Introduces τ-Knowledge benchmark extending τ-Benchmark to evaluate retrieval and tool use in conversational agents over unstructured corpora in long-horizon interactions.
$\tau$-Knowledge is a benchmark introduced to evaluate conversational agents in knowledge-intensive settings where success depends on retrieving and applying domain-specific knowledge from large, unstructured corpora during long-horizon interactions. It extends $\tau$-Bench by integrating both retrieval and tool use into a unified evaluation framework, addressing a gap in existing benchmarks that typically assess these capabilities in isolation. The new domain, $\tau$-Banking, simulates realistic fintech customer support workflows, requiring agents to navigate approximately 700 interconnected documents while executing tool-mediated account updates.
The benchmark is designed to be agnostic to the retrieval mechanism, supporting diverse search strategies such as dense and sparse retrieval, long-context processing, filesystem-based exploration (e.g., using shell commands like grep and cat), and hybrid approaches. This flexibility enables evaluation of emerging paradigms beyond semantic retrieval, including terminal-based navigation through unstructured documents.
Results show that even frontier models struggle on this benchmark. The highest performance achieved is $$\sim$$25.52% pass$$^1$$ (where pass$$^k$$ denotes the probability of successful task completion in $$k$$ independent trials) with GPT-5.2 under high reasoning settings using terminal-based search. Reliability degrades sharply over repeated trials, dropping to at most 13.40% pass$$^4$$. Notably, even when provided with golden (task-critical) documents directly—eliminating retrieval as a bottleneck—the best model (Claude-4.5-Opus) achieves only 39.69% pass$$^1$$, indicating that reasoning over complex policies, cross-document dependencies, and evolving database states remains a significant challenge.
In contrast to earlier benchmarks like $\tau$-Bench, which focused on retail and airline domains with manually curated tasks (115 retail and 50 airline samples), $\tau$-Knowledge introduces a more scalable and complex environment. The tasks require agents to coordinate knowledge-base evidence with tool outputs to produce verifiable, policy-compliant state changes, mimicking real-world deployments where tools are referenced only in documentation and must be discovered before use.
Even when full context is available—such as appending the entire knowledge base to the system prompt for models with large context windows (e.g., GPT-5.2, Gemini-3-Pro/Flash)—performance peaks at only $$\sim$$12%, confirming that non-gold documents introduce meaningful confounders and that targeted retrieval remains essential. In a no-knowledge baseline, where agents lack access to the knowledge base, performance drops to $$\sim$$2%, validating that tasks genuinely require external information.

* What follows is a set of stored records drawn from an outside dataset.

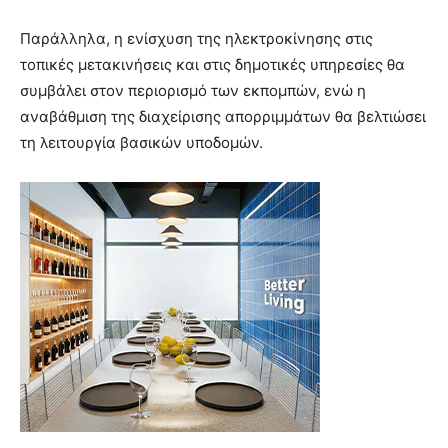
Παράλληλα, η ενίσχυση της ηλεκτροκίνησης στις
τοπικές μετακινήσεις και στις δημοτικές υπηρεσίες θα
συμβάλει στον περιορισμό των εκπομπών, ενώ η
αναβάθμιση της διαχείρισης απορριμμάτων θα βελτιώσει
τη λειτουργία βασικών υποδομών.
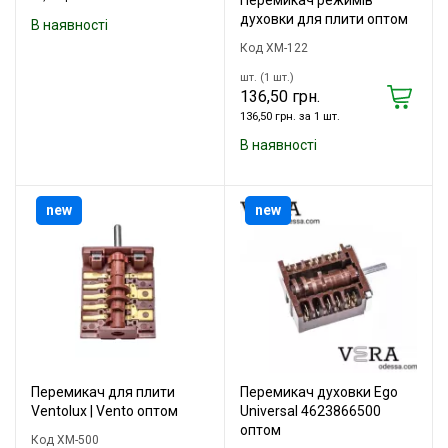
Перемикач режимів
духовки для плити оптом
В наявності
Код XM-122
шт. (1 шт.)
136,50 грн.
136,50 грн. за 1 шт.
В наявності
new
new
Перемикач для плити
Перемикач духовки Ego
Ventolux | Vento оптом
Universal 4623866500
оптом
Код XM-500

Overall, $\tau$-Knowledge provides a realistic testbed for developing agents capable of integrating unstructured knowledge in human-facing applications, highlighting the need for improvements in both retrieval efficiency and multi-step reasoning.
This paper introduces $\tau$-Knowledge, a rigorous benchmark designed to evaluate the capabilities of conversational agents in navigating and reasoning over unstructured data sources. Extending the framework of the $\tau$-Benchmark, this work addresses a critical gap in current AI evaluation: the ability of Large Language Model (LLM) agents to perform complex, multi-step information retrieval and synthesis within long-horizon interactions. Unlike traditional benchmarks that often focus on structured API calls or single-turn question answering, $\tau$-Knowledge simulates realistic, knowledge-intensive workflows where agents must utilize tools to search through vast, unstructured corpora—such as documents or web pages—and integrate fragmented pieces of information to solve complex user queries.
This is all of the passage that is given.